ONCOMINE: A Cancer Microarray Database and Integrated Data-Mining Platform (original) (raw)

Abstract

DNA microarray technology has led to an explosion of oncogenomic analyses, generating a wealth of data and uncovering the complex gene expression patterns of cancer. Unfortunately, due to the lack of a unifying bioinformatic resource, the majority of these data sit stagnant and disjointed following publication, massively underutilized by the cancer research community. Here, we present ONCOMINE, a cancer microarray database and web-based data-mining platform aimed at facilitating discovery from genome-wide expression analyses. To date, ONCOMINE contains 65 gene expression datasets comprising nearly 48 million gene expression measurements form over 4700 microarray experiments. Differential expression analyses comparing most major types of cancer with respective normal tissues as well as a variety of cancer subtypes and clinical-based and pathology-based analyses are available for exploration. Data can be queried and visualized for a selected gene across all analyses or for multiple genes in a selected analysis. Furthermore, gene sets can be limited to clinically important annotations including secreted, kinase, membrane, and known gene-drug target pairs to facilitate the discovery of novel biomarkers and therapeutic targets.

Keywords: Cancer, transcriptome, gene expression, microarray, ONCOMINE

Introduction

Gene expression profiling with DNA microarrays has emerged as a powerful approach to study the cancer transcriptome. More than 100 published studies have presented analyses of human cancer samples, identifying gene expression signatures for most major cancer types and subtypes, and uncovering gene expression patterns that correlate with various characteristics of tumors including tumor grade or differentiation state, metastatic potential, and patient survival [1–24]. Also, novel tissue [25,26] and serum [27,28] biomarkers as well as potential therapeutic targets [29,30] have been identified using these genome-wide screens. These discoveries highlight the remarkable impact that DNA microarrays have had on cancer research; however, we argue that due to limitations of data availability and integration, the full potential of gene expression profiling with microarrays has not been realized. For most published microarray studies, which may comprise thousands of gene measurements across tens or hundreds of cancer specimens, the authors have presented one interpretation of their data and have reported on only a subset of genes that demonstrate their particular hypothesis. The complete microarray datasets are sometimes made available as supplementary data, but even if that is the case, the datasets often sit as cryptic text files, stored and processed in an unsystematic manner, and thus only useful to those with computational expertise.
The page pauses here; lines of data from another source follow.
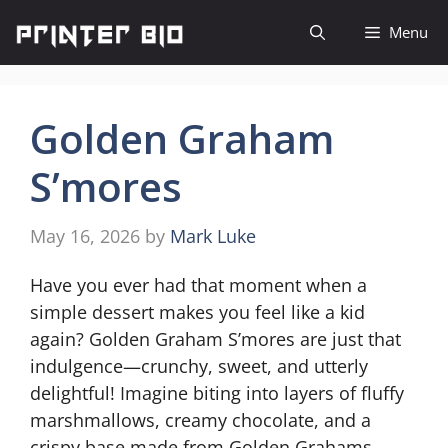
Skip
Menu
to
content
Golden Graham
S’mores
May 16, 2026
by
Mark Luke
Have you ever had that moment when a
simple dessert makes you feel like a kid
again? Golden Graham S’mores are just that
indulgence—crunchy, sweet, and utterly
delightful! Imagine biting into layers of fluffy
marshmallows, creamy chocolate, and a
crispy base made from Golden Grahams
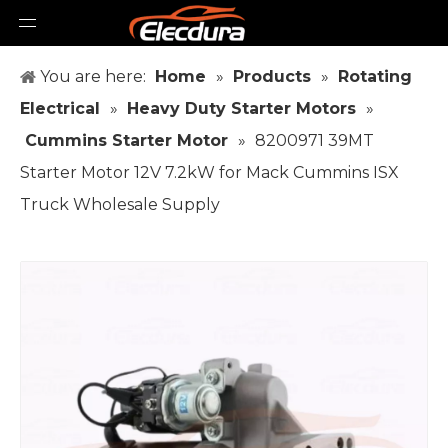
You are here:
Home
»
Products
»
Rotating
Electrical
»
Heavy Duty Starter Motors
»
Cummins Starter Motor
»
8200971 39MT
Starter Motor 12V 7.2kW for Mack Cummins ISX
Truck Wholesale Supply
Although standards have now been set for recording and exchanging microarray data [31], and authors have been urged to provide their complete datasets upon publication [32], the full potential of cancer microarray data will only be reached when it is unified, logically analyzed, and made easily accessible to the cancer research community.
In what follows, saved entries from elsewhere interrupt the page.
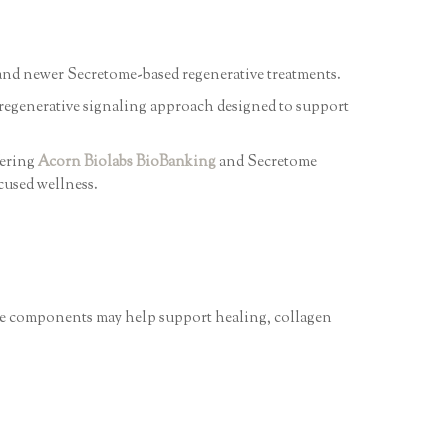
y and newer Secretome-based regenerative treatments.
regenerative signaling approach designed to support
fering
Acorn Biolabs BioBanking
and Secretome
cused wellness.
hese components may help support healing, collagen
Here we describe our ongoing effort to systematically curate, analyze, and make available all public cancer microarray data via a web-based database and data-mining platform, designated ONCOMINE (www.oncomine.org). Our effort also includes centralizing gene annotation data from various genome resources to facilitate rapid interpretation of a gene's potential role in cancer. Furthermore, we are integrating microarray data analysis with other resources including gene ontology annotations and a Therapeutic Target Database. In this report, we describe microarray data collection and analysis, and data retrieval and visualization methods available at ONCOMINE, and demonstrate the potential for important discoveries.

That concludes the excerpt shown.